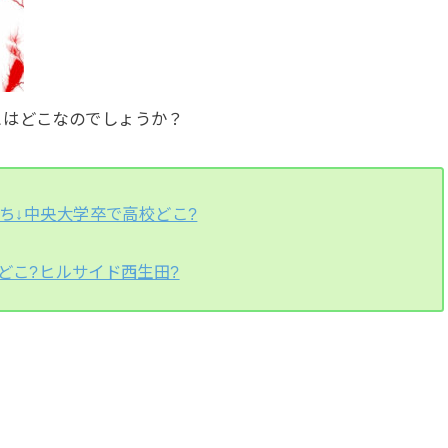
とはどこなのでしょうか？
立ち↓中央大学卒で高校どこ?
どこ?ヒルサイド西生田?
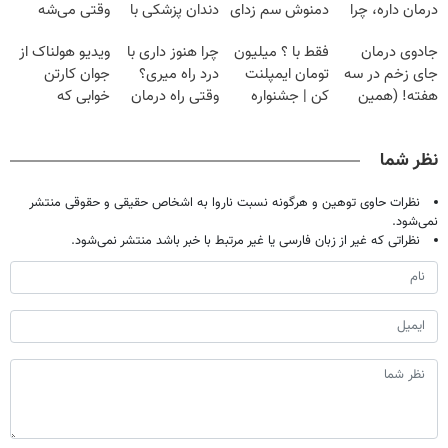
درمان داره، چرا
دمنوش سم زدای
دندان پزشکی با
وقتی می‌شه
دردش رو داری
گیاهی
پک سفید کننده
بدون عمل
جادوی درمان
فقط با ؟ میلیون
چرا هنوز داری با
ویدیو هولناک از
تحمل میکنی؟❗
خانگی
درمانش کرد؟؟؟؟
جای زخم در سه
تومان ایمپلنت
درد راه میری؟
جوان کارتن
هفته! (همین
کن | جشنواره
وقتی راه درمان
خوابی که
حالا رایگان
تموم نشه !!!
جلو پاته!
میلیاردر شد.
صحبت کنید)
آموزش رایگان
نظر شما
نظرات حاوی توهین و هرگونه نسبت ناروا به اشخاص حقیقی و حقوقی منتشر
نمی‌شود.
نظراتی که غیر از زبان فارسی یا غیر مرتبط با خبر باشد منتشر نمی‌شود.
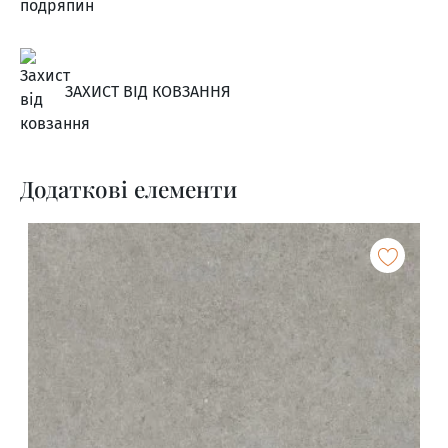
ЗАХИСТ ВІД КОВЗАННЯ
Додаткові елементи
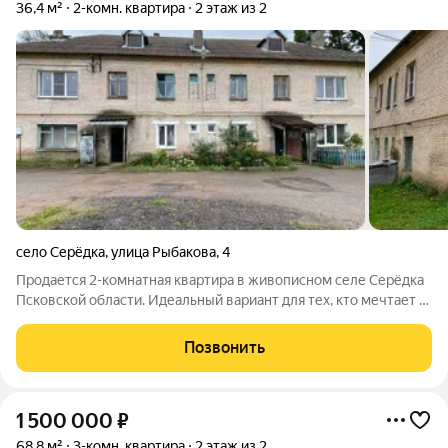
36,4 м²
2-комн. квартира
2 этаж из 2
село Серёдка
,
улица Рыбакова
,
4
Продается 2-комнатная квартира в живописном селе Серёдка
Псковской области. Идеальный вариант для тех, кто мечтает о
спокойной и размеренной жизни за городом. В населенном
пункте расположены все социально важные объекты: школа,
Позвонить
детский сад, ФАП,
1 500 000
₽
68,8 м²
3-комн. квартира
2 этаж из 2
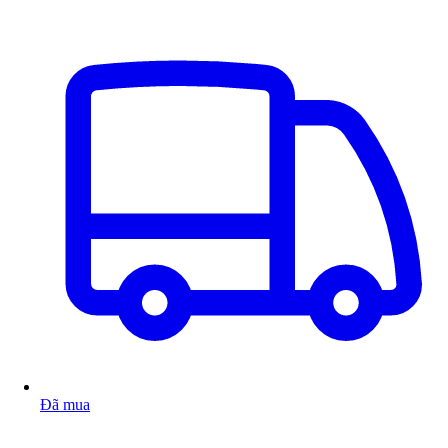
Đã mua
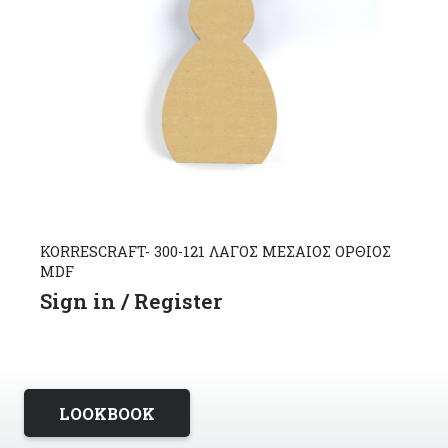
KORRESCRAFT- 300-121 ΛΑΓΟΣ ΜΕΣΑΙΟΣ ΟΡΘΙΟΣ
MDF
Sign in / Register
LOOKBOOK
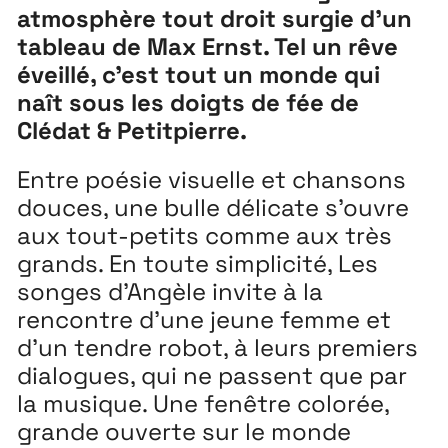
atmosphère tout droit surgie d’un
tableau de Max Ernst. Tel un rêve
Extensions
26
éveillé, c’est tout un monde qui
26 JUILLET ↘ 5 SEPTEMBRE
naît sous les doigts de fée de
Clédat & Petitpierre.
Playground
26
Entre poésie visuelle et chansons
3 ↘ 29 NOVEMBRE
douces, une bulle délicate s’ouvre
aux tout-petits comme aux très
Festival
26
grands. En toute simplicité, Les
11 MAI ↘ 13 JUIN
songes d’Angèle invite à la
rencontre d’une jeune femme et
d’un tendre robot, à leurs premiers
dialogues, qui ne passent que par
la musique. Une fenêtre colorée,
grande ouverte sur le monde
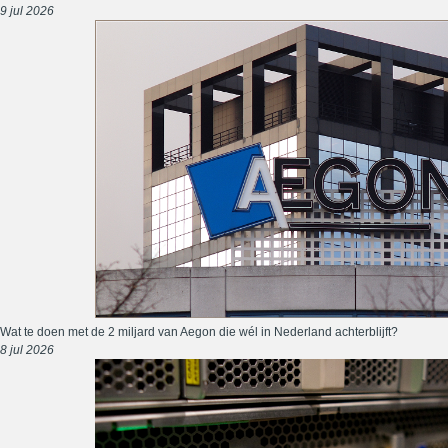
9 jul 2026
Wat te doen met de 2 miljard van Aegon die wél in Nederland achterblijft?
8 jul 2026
########################################
* Problem requirements
Reproduce exactly, without any picture, the lines from the one bearing "11 MAI ↘ 13 JUIN" to the last line of the records above.

* Answer section
11 MAI ↘ 13 JUIN
songes d’Angèle invite à la
rencontre d’une jeune femme et
d’un tendre robot, à leurs premiers
dialogues, qui ne passent que par
la musique. Une fenêtre colorée,
grande ouverte sur le monde
9 jul 2026
Wat te doen met de 2 miljard van Aegon die wél in Nederland achterblijft?
8 jul 2026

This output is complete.